═══ Study material ═══

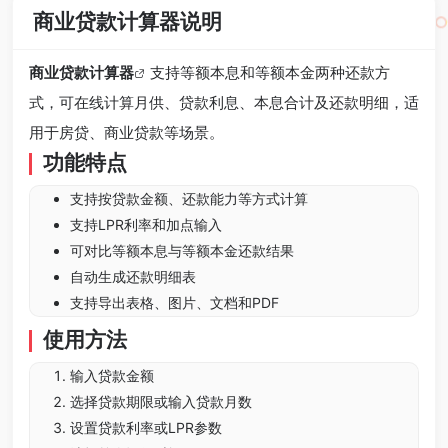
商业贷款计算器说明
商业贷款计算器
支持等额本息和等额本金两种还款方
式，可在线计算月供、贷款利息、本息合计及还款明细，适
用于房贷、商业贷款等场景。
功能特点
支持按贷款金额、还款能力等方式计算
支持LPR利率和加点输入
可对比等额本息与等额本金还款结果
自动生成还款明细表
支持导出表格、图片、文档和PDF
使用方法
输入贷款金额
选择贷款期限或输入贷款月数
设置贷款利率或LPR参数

═══
═══ Study material ═══

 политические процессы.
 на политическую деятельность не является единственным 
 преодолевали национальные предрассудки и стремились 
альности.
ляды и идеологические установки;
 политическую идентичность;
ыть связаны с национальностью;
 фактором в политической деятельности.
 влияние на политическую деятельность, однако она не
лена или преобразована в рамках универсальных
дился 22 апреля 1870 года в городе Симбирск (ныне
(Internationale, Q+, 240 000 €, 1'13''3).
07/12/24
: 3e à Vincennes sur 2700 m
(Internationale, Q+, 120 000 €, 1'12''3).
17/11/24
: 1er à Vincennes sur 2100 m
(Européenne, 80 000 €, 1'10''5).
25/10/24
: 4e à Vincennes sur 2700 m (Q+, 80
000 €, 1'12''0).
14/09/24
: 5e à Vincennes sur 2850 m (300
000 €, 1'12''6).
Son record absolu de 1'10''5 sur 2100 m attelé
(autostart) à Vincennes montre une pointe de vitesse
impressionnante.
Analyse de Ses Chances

═══
═══ Study material ═══

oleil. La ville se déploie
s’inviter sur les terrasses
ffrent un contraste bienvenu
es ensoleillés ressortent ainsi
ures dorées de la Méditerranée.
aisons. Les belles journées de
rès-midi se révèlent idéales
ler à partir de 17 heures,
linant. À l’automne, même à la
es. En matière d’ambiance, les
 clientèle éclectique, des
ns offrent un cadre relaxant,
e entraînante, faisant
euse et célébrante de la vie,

═══

Task instructions
What do the lines above say from the one containing "Vincennes sur 2100 m" down to the one containing "Analyse de Ses Chances"? Return them exactly, both end lines included, and only them.

Answer to this task
: 1er à Vincennes sur 2100 m
(Européenne, 80 000 €, 1'10''5).
25/10/24
: 4e à Vincennes sur 2700 m (Q+, 80
000 €, 1'12''0).
14/09/24
: 5e à Vincennes sur 2850 m (300
000 €, 1'12''6).
Son record absolu de 1'10''5 sur 2100 m attelé
(autostart) à Vincennes montre une pointe de vitesse
impressionnante.
Analyse de Ses Chances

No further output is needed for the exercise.